The Other Side of Something

Intuition INT 3416 2

 

 

 

 


1. Easy Way Out
2. Ode to the Working Man
3. Sweet Tea
4. No Where To Go
5. Professor Pork Phat
6. Walk into the Light
7. Way Out East
8. Dance of the Leprechaun
9. How The West Was Won
10. Kinda Green
11. Slippery Bigs Forever
Bill Evans – Saxes, vocals
Sam Bush – Mandolin, vocals (tracks 1-5, 7-9, 11)
Victor Wooten – Bass, vocals (tracks 1, 2, 4-9)
Dennis Chambers – Drums (tracks 1, 2, 4-9)
Ryan Cavanaugh – Banjo (tracks 1-6, 10, 11)
Christian Howes – Fiddle (tracks 1-10)
Pat Bergeson – Guitar (tracks 1, 2, 5, 6)
Mickey Raphael –Harmonica (tracks 1, 4, 5)
Clifford Carter – Keyboards (tracks 1-4)
Roger Squitero – Percussion (tracks 1, 2, 4, 10)
Vaneese Thomas – Background vocals (tracks 1, 2, 4)
Richard Bona – Bass (tracks 3, 10)
Joel Rosenblatt – Drums (tracks 3, 10, 11)
Bela Fleck – Banjo (tracks 7-10)
Jim Beard – Piano (track 7)
Randy Brecker – Trumpet (track 10)

Saxophonist Bill Evans's Soulgrass album last year was a pleasant surprise, intriguingly mixing elements of country music into jazz. This new album does the same thing but the proportion of the country element has increased considerably. Some tracks sound just like country songs with hints of saxophone, and Bill even sings on several tracks. He's a passable singer but nothing special in the vocal department, and the lyrics are not always clearly enunciated.

On the plus side, there's plenty of fine playing from a line-up of excellent musicians – notably banjo-players Ryan Cavanaugh and Bela Fleck (the latter outstanding on Dance of the Leprechaun). And Bill Evans himself contributes some fiery solos, taking the lion's share of the soloing. Sweet Tea is elevated by a thrilling bass guitar solo from Richard Bona, and Dennis Chambers's drumming adds characteristic punch to many numbers.

There's no denying the excitement of some of the instrumental tracks - like the tearaway Professor Pork Phat, with extrovert solos from Bill Evans and guitarist Pat Bergerson.

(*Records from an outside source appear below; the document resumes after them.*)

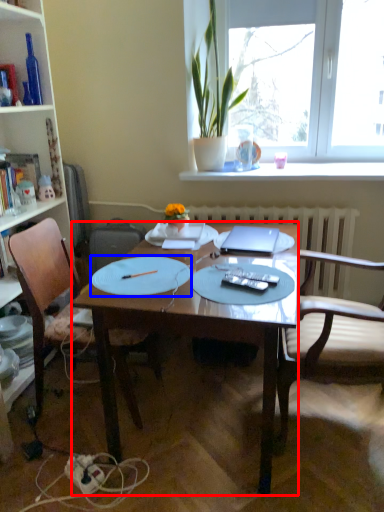 Question: Which object is further to the camera taking this photo, desk (highlighted by a red box) or paper plate (highlighted by a blue box)?

Choices:
 (A) desk
 (B) paper plate

Answer: (B) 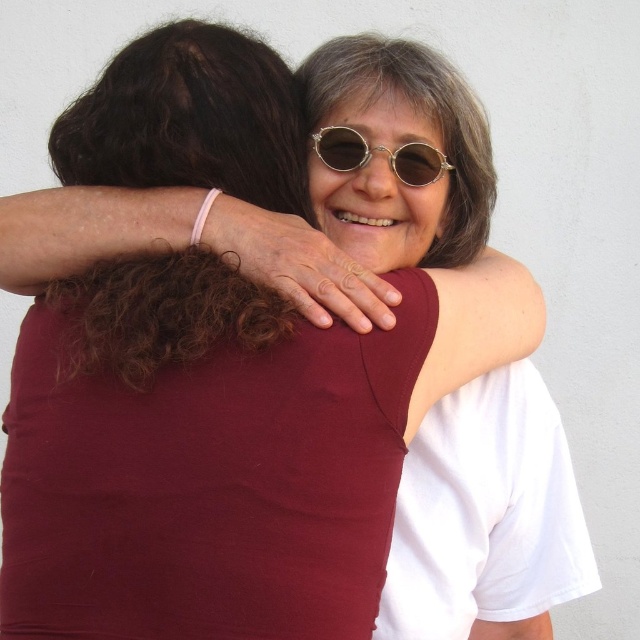 Question: Does pink rubber band at upper center have a larger size compared to gold metallic sunglasses at center?

Choices:
 (A) yes
 (B) no

Answer: (A)

Question: Is pink rubber band at upper center behind gold metallic sunglasses at center?

Choices:
 (A) yes
 (B) no

Answer: (B)

Question: Can you confirm if pink rubber band at upper center is smaller than gold metallic sunglasses at center?

Choices:
 (A) no
 (B) yes

Answer: (A)

Question: Among these objects, which one is farthest from the camera?

Choices:
 (A) pink rubber band at upper center
 (B) gold metallic sunglasses at center

Answer: (B)

Question: Among these objects, which one is nearest to the camera?

Choices:
 (A) gold metallic sunglasses at center
 (B) pink rubber band at upper center

Answer: (B) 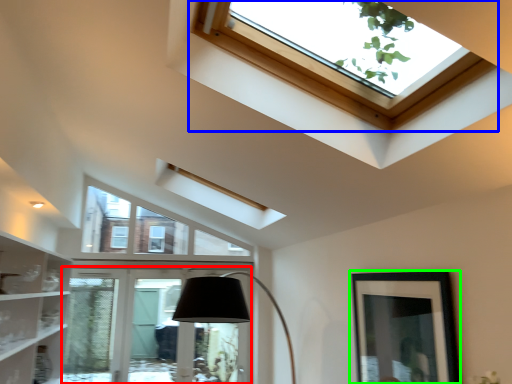 Question: Considering the real-world distances, which object is closest to glass door (highlighted by a red box)? window (highlighted by a blue box) or picture frame (highlighted by a green box).

Choices:
 (A) window
 (B) picture frame

Answer: (B) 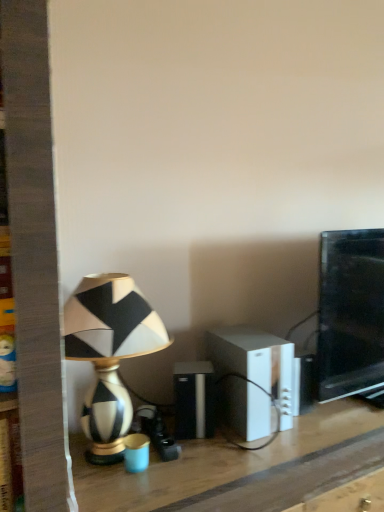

You might call this music jazz-fusion, especially as it includes elements of rock technoflash as well as country and jazz. It is good to hear experiments fusing jazz with other genres, but the fusion of jazz and country was better managed by Gary Burton in his Tennessee Firebird album 40 years ago, where the jazz content was not dominated by the country component.